╭─ Raw data

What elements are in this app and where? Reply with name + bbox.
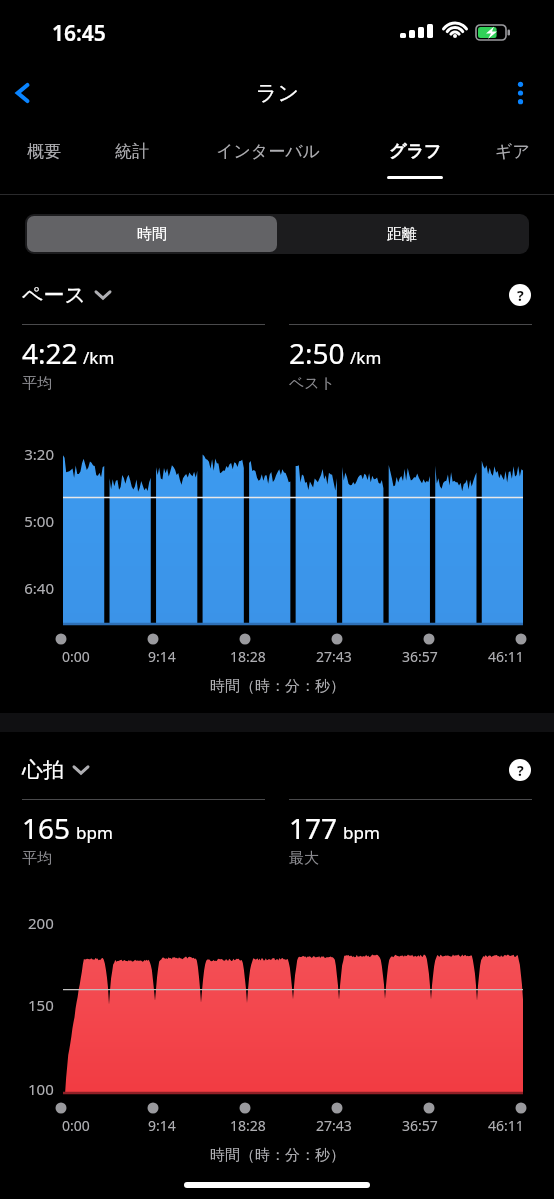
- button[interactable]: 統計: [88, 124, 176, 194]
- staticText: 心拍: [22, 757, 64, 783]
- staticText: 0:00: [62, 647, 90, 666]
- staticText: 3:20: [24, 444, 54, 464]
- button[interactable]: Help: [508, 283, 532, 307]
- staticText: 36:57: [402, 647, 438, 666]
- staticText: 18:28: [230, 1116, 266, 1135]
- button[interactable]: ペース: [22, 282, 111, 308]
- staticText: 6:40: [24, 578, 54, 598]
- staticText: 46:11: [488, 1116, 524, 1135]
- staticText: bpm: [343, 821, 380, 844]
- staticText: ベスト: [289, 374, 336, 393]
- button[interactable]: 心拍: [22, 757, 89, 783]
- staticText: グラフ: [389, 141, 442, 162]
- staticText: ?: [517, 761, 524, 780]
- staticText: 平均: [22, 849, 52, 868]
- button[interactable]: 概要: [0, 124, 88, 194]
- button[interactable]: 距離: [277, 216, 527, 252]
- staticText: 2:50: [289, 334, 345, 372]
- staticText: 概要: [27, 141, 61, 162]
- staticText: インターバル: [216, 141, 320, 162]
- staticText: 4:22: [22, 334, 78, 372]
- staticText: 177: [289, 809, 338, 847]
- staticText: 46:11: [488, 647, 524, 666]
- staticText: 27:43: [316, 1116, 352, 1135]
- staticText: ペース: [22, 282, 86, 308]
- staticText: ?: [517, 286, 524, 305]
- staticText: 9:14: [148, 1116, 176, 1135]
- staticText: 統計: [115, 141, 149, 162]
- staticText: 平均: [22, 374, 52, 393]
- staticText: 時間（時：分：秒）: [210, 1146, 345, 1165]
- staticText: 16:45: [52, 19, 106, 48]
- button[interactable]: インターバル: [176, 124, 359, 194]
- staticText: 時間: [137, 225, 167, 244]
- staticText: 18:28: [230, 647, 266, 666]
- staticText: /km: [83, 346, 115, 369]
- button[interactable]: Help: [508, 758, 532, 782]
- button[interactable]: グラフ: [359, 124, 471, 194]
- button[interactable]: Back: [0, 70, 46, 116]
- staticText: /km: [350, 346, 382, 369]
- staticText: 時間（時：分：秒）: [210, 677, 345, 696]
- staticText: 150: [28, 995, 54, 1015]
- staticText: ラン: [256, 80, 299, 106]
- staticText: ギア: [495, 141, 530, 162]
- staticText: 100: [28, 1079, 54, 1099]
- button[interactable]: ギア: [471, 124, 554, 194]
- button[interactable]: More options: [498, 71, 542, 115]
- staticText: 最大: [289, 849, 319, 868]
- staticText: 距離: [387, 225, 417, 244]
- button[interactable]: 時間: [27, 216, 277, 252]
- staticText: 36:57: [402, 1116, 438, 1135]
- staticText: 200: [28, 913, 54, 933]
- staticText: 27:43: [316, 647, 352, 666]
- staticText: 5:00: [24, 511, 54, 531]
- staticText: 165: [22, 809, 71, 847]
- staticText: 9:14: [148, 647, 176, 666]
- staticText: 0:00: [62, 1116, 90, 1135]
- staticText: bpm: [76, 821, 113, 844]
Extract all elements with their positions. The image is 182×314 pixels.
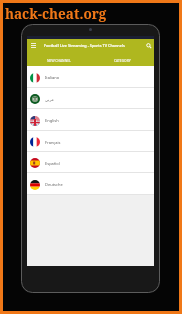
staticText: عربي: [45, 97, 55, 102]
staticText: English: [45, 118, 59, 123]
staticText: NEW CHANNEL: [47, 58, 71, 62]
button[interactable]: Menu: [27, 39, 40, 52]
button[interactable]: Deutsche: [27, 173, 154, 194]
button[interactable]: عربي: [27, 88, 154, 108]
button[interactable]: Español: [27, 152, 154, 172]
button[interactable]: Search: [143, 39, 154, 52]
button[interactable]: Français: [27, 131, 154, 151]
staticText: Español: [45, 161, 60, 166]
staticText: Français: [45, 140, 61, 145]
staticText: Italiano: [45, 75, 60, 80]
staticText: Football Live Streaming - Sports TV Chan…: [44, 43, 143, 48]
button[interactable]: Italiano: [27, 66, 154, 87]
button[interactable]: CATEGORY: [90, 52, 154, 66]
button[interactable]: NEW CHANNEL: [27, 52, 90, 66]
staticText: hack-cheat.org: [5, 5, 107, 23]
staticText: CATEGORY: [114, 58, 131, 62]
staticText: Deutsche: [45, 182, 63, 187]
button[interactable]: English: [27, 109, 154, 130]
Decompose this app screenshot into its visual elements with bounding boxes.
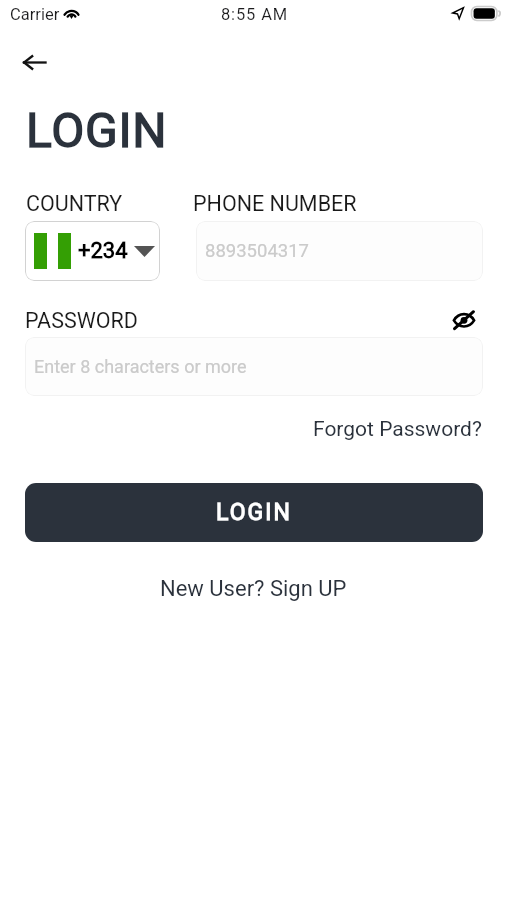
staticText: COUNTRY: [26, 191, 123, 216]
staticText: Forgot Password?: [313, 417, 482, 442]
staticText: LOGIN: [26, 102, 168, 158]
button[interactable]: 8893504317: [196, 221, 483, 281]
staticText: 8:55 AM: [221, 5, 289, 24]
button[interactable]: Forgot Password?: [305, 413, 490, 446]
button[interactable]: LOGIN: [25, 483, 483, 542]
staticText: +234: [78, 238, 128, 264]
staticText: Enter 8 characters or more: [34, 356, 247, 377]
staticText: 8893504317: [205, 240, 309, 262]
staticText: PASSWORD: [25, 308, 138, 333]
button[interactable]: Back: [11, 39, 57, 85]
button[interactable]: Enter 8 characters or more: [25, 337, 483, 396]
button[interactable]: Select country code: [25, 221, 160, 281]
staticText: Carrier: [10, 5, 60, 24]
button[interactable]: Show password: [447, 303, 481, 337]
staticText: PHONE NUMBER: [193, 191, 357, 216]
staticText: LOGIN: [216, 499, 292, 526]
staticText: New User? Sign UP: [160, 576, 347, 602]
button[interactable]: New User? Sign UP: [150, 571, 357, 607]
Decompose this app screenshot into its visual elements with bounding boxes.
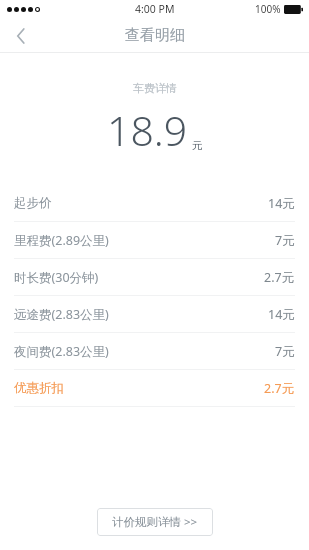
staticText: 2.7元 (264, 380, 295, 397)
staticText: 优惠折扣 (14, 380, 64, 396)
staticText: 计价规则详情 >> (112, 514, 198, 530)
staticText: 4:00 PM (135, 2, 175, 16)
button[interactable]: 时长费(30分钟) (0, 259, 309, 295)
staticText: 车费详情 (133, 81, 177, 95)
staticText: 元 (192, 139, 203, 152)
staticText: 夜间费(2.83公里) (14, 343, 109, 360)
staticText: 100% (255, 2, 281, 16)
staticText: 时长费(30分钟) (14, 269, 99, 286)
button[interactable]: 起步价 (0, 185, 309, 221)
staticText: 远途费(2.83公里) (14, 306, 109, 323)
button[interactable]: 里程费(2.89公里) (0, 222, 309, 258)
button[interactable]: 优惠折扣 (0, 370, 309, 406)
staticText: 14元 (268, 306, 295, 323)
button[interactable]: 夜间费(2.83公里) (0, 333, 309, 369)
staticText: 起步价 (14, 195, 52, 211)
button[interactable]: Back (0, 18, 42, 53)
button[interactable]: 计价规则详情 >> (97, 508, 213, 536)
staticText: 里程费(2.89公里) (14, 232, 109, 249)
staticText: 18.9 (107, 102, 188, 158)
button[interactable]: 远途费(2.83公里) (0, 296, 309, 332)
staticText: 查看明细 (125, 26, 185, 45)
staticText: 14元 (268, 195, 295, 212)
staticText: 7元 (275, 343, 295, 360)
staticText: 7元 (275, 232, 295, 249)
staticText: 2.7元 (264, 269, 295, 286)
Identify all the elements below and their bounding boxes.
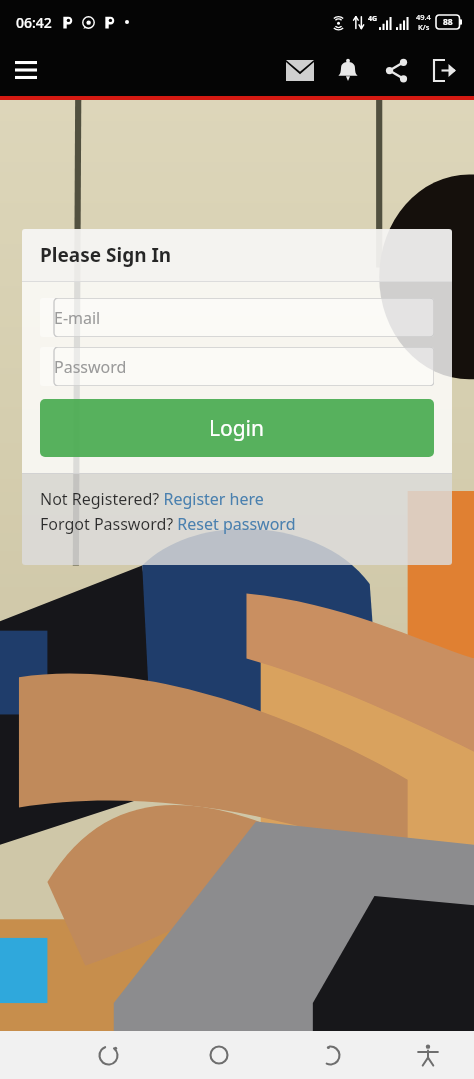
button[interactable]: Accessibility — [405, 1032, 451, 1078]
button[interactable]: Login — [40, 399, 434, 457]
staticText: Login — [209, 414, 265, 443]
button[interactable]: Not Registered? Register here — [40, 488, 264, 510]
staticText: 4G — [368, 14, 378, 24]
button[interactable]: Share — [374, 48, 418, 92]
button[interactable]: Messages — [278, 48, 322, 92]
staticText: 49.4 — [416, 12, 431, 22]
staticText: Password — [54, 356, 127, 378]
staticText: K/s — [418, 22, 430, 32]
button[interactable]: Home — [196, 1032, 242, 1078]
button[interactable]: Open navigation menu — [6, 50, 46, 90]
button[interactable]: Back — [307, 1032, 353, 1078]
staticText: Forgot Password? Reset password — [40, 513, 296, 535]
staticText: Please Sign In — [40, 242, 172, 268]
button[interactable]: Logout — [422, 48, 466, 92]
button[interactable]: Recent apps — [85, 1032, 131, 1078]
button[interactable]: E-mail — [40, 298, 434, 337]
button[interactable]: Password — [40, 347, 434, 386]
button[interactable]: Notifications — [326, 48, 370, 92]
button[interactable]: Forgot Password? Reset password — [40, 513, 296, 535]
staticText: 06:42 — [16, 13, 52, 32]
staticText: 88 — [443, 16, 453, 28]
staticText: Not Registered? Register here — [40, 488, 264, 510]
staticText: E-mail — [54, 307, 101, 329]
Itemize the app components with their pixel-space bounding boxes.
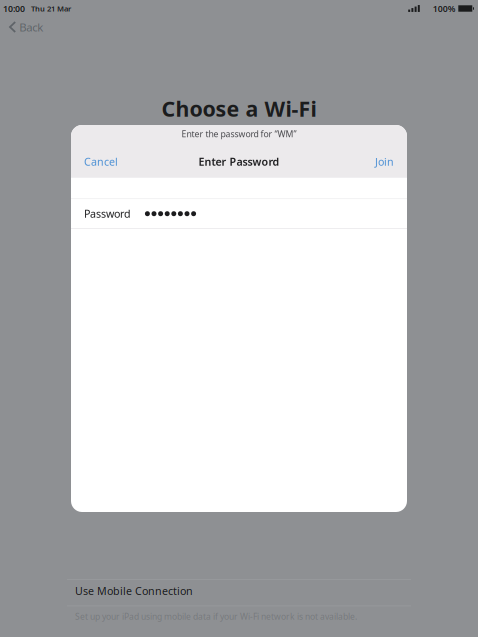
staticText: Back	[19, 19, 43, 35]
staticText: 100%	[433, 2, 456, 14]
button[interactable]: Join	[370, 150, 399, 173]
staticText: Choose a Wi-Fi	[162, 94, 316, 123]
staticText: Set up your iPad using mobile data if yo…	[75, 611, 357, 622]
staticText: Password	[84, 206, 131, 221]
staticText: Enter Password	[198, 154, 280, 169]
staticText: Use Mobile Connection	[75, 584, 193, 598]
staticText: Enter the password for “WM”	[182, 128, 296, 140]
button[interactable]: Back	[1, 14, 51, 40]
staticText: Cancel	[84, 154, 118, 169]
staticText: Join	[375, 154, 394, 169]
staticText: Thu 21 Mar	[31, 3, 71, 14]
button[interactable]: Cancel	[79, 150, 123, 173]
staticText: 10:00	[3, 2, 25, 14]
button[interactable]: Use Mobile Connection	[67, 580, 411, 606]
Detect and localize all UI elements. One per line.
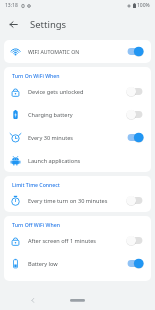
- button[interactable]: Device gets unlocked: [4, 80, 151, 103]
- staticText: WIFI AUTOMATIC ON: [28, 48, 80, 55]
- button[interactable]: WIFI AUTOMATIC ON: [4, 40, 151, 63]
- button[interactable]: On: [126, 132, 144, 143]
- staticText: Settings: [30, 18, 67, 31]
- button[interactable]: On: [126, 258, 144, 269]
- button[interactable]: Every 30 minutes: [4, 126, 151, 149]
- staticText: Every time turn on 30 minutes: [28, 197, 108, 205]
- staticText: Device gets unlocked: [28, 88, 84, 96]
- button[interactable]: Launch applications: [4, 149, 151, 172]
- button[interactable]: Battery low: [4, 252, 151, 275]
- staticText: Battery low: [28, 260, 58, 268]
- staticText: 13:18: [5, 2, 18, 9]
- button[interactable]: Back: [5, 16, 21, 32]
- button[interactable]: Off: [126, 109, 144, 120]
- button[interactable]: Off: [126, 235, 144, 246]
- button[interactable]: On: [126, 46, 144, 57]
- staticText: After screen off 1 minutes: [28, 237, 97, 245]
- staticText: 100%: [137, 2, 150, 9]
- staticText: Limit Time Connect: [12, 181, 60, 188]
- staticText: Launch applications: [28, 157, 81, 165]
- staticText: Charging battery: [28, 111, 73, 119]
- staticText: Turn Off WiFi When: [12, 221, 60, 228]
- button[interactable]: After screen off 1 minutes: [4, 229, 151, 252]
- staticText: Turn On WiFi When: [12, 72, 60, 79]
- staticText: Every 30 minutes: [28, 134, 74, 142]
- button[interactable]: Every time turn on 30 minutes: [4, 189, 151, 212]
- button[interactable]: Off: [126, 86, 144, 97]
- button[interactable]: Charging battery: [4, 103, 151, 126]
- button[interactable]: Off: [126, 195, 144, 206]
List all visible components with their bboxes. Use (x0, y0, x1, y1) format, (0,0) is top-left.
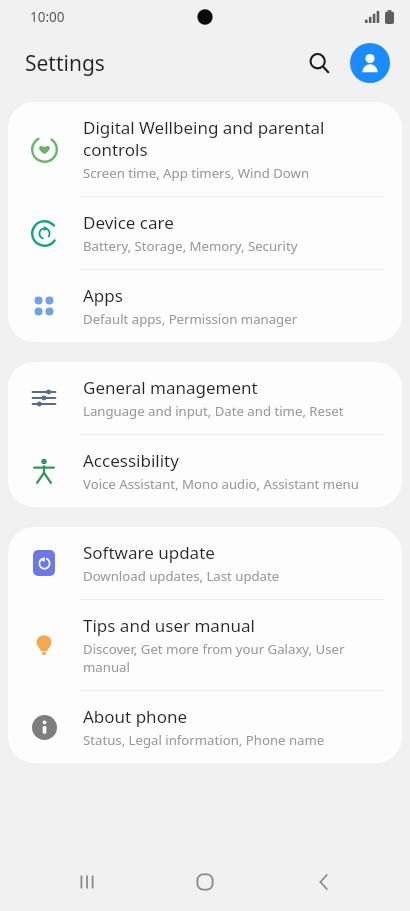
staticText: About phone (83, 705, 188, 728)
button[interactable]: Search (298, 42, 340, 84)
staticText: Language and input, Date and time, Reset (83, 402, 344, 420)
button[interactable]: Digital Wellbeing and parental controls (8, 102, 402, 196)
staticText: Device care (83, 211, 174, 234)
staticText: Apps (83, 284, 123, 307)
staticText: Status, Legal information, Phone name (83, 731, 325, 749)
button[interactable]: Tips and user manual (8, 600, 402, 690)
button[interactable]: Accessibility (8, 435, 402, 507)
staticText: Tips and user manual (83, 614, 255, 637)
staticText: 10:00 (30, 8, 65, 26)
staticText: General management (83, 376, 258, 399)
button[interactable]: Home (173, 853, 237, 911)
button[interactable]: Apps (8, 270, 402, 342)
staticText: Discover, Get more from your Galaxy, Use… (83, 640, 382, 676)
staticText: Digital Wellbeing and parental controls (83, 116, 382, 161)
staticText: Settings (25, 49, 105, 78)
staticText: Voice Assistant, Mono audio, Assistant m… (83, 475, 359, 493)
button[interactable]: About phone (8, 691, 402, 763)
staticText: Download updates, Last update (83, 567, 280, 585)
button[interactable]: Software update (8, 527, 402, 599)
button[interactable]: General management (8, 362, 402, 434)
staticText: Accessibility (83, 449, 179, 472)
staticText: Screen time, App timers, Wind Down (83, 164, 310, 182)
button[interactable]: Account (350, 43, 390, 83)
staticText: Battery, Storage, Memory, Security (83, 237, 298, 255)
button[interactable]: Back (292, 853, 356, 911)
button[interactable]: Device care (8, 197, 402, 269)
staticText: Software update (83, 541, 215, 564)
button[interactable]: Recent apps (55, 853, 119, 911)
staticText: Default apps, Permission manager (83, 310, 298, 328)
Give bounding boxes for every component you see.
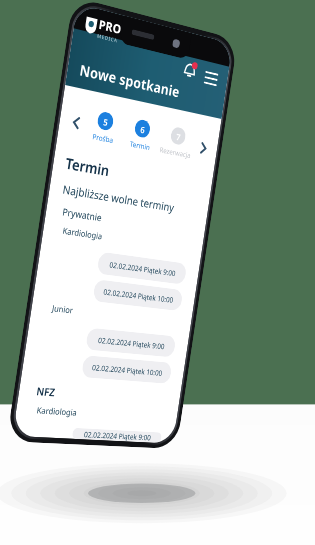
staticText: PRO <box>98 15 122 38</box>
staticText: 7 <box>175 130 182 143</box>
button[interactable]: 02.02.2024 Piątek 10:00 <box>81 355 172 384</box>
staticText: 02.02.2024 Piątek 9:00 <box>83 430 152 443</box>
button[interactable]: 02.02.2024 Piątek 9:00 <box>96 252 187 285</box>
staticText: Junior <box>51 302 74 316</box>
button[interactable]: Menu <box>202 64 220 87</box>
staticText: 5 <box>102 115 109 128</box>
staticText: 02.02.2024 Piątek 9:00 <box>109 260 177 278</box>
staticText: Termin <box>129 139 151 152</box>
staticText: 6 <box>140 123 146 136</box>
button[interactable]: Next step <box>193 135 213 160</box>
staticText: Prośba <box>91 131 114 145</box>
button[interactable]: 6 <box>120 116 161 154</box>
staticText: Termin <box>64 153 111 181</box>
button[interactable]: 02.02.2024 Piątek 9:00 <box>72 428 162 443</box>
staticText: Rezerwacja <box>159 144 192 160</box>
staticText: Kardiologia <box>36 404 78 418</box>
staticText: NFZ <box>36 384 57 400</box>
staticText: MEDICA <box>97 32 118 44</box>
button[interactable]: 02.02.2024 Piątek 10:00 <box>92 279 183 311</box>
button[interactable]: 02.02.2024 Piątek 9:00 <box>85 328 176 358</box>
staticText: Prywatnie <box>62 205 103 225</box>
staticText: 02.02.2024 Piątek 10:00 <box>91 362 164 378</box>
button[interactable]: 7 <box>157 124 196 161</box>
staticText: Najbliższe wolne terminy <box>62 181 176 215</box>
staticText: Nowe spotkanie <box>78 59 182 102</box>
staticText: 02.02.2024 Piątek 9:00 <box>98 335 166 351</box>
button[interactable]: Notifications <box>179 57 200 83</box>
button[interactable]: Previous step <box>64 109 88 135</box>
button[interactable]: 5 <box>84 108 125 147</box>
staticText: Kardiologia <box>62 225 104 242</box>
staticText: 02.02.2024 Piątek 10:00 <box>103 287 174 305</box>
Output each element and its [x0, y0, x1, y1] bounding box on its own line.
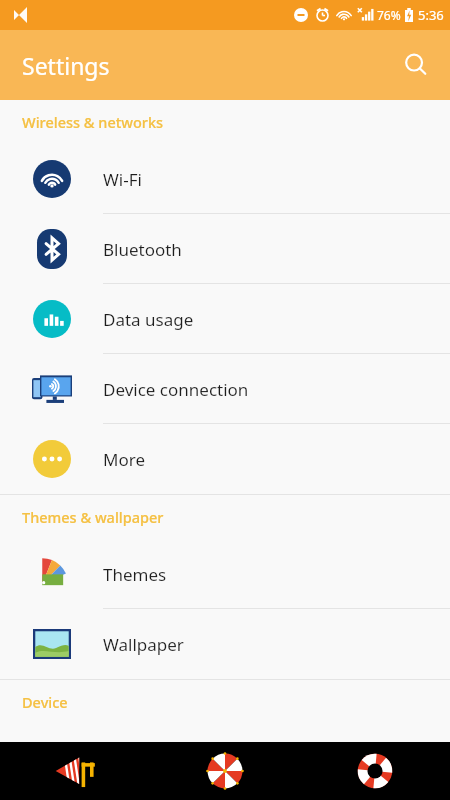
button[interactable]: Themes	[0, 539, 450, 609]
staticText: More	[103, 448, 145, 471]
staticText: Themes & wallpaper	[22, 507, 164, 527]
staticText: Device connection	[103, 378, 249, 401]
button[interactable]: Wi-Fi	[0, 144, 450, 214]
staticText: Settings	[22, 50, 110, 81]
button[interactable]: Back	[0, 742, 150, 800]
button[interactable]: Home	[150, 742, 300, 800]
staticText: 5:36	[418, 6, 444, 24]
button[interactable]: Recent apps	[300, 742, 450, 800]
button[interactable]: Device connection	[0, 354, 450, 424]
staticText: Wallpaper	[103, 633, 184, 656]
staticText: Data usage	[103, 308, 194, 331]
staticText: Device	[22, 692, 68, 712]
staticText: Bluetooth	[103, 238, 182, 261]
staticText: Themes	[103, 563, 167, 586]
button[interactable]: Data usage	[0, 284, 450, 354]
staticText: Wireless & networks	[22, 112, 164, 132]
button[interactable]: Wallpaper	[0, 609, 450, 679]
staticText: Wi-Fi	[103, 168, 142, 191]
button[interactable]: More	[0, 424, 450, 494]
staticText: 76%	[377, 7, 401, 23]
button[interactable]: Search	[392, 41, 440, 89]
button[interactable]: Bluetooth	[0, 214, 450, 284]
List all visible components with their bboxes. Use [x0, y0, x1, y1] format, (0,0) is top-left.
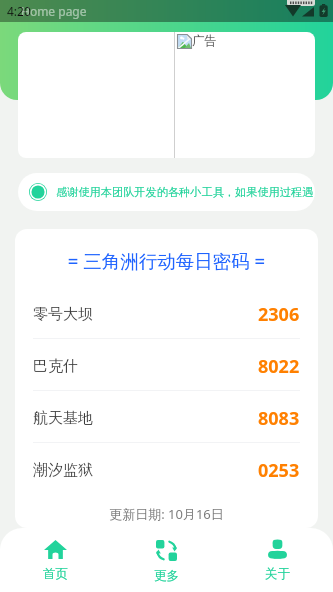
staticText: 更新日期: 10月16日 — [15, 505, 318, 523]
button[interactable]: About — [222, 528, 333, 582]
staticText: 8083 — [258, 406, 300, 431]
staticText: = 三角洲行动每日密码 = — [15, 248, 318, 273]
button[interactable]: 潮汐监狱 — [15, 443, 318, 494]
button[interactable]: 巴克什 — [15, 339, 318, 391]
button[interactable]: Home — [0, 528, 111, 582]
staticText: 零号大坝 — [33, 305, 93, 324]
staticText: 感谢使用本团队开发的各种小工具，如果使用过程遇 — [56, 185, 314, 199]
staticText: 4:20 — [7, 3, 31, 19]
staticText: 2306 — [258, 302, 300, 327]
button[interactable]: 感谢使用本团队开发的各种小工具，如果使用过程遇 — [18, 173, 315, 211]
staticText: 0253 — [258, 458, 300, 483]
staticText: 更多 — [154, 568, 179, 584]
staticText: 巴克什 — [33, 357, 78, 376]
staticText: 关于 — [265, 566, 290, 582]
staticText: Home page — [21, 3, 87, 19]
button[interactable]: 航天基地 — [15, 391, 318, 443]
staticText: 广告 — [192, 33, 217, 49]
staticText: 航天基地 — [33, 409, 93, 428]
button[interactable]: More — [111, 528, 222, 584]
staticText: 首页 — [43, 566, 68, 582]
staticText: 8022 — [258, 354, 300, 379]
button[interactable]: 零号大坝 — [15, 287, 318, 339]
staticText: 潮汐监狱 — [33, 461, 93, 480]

╰─

▸ Activity:
Provide only the count of lines in the records above that hold the word "with".

▸ Answer:
7